Isle of Lismore
ACROSS Loch Linnhe from Port Appin, the island of Lismore claims ancient origins. An early Christian settlement was founded there by St Moluag, who, legend has it, staked his claim to the island in a coracle race against St Columba. Columba was narrowing ahead as they neared the shore, so Moluag, desperate to claim the land, cut off his own little finger with an axe and threw it on to the shore – ensuring that at least a part of him reached the island first.
The island’s Gaelic name ‘LiosMor’ meaning ‘great garden’ is an apt one, particularly once the fuchsias which decorate every hedgerow bloom - though the fertility of its soil may owe less to an infusion of saintly blood than to its limestone base and temperate climate.
Lismore can be reached by a car ferry from Oban, but the little passenger ferry from Port Appin offers a more intimate experience and with an abundance of wildflowers, the island lends itself to a close-up exploration on foot or bike.
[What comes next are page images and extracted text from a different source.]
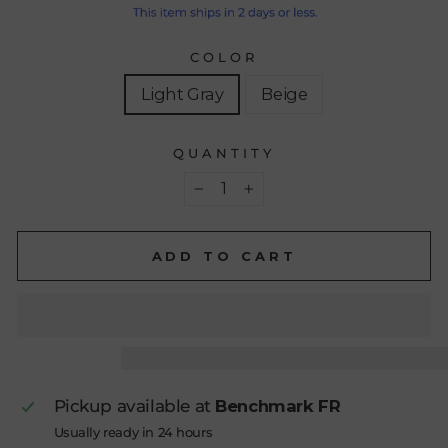
COLOR
Light Gray
Beige
QUANTITY
−
+
ADD TO CART
Pickup available at
Benchmark FR
Usually ready in 24 hours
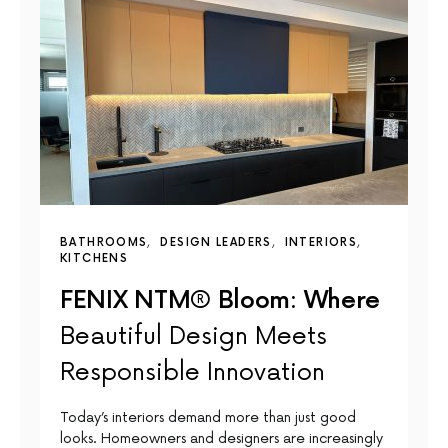
BATHROOMS
DESIGN LEADERS
INTERIORS
KITCHENS
FENIX NTM® Bloom: Where
Beautiful Design Meets
Responsible Innovation
Today’s interiors demand more than just good
looks. Homeowners and designers are increasingly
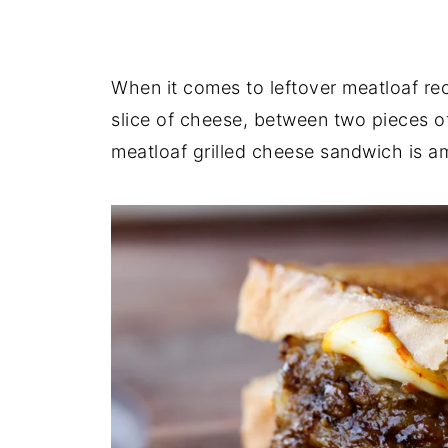
When it comes to leftover meatloaf reci
slice of cheese, between two pieces of
meatloaf grilled cheese sandwich is am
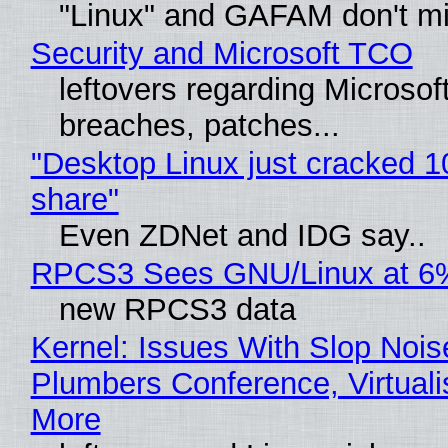
"Linux" and GAFAM don't mi
Security and Microsoft TCO
leftovers regarding Microso
breaches, patches...
"Desktop Linux just cracked 
share"
Even ZDNet and IDG say..
RPCS3 Sees GNU/Linux at 6
new RPCS3 data
Kernel: Issues With Slop Nois
Plumbers Conference, Virtuali
More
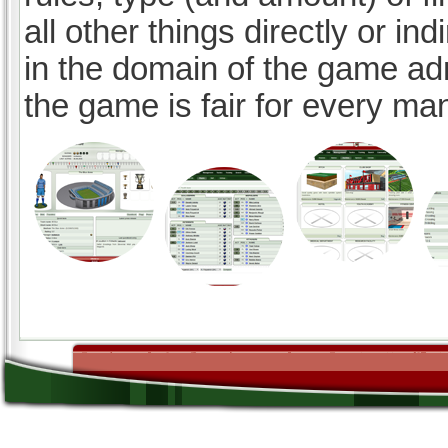
all other things directly or ind
in the domain of the game ad
the game is fair for every ma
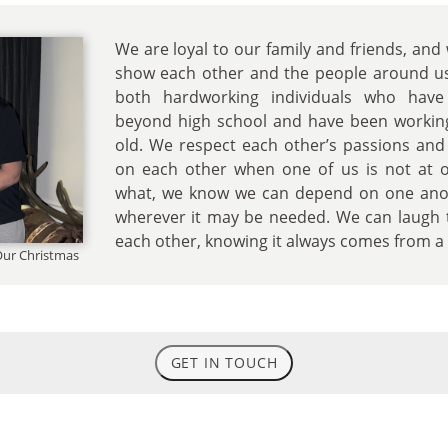
We are loyal to our family and friends, and
show each other and the people around u
both hardworking individuals who have
beyond high school and have been workin
old. We respect each other’s passions and
on each other when one of us is not at 
what, we know we can depend on one anot
wherever it may be needed. We can laugh 
each other, knowing it always comes from a p
 Our Christmas
GET IN TOUCH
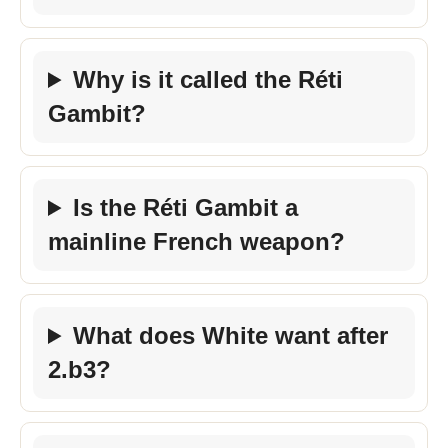
Why is it called the Réti
Gambit?
Is the Réti Gambit a
mainline French weapon?
What does White want after
2.b3?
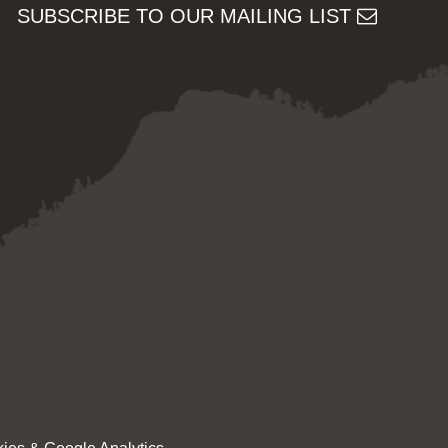
SUBSCRIBE TO OUR MAILING LIST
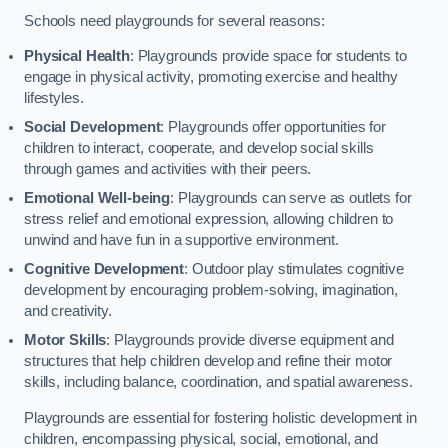
Schools need playgrounds for several reasons:
Physical Health
: Playgrounds provide space for students to
engage in physical activity, promoting exercise and healthy
lifestyles.
Social Development
: Playgrounds offer opportunities for
children to interact, cooperate, and develop social skills
through games and activities with their peers.
Emotional Well-being
: Playgrounds can serve as outlets for
stress relief and emotional expression, allowing children to
unwind and have fun in a supportive environment.
Cognitive Development
: Outdoor play stimulates cognitive
development by encouraging problem-solving, imagination,
and creativity.
Motor Skills
: Playgrounds provide diverse equipment and
structures that help children develop and refine their motor
skills, including balance, coordination, and spatial awareness.
Playgrounds are essential for fostering holistic development in
children, encompassing physical, social, emotional, and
Spend a day peddling around the island’s single track roads, stopping to explore the sites. Tirefour Castle is an Iron Age broch, whose impressive remains can be climbed for unbeatable views over the loch. Coeffin Castle dates to the 13th century, and you can also scramble up the ruins- take a picnic and enjoy the views over the island and the loch! Achanduin Castle west of Achnacroish also dates to the 13th century, its brooding ruins overlooking the island of Bernera.
Stop in at the Lismore Gaelic Heritage Centre for a coffee and cake- the cream scones are renowned here! While you are there, browse the history of the island.
Lismore is a wonderful day trip getaway that is so close yet feels like a world away.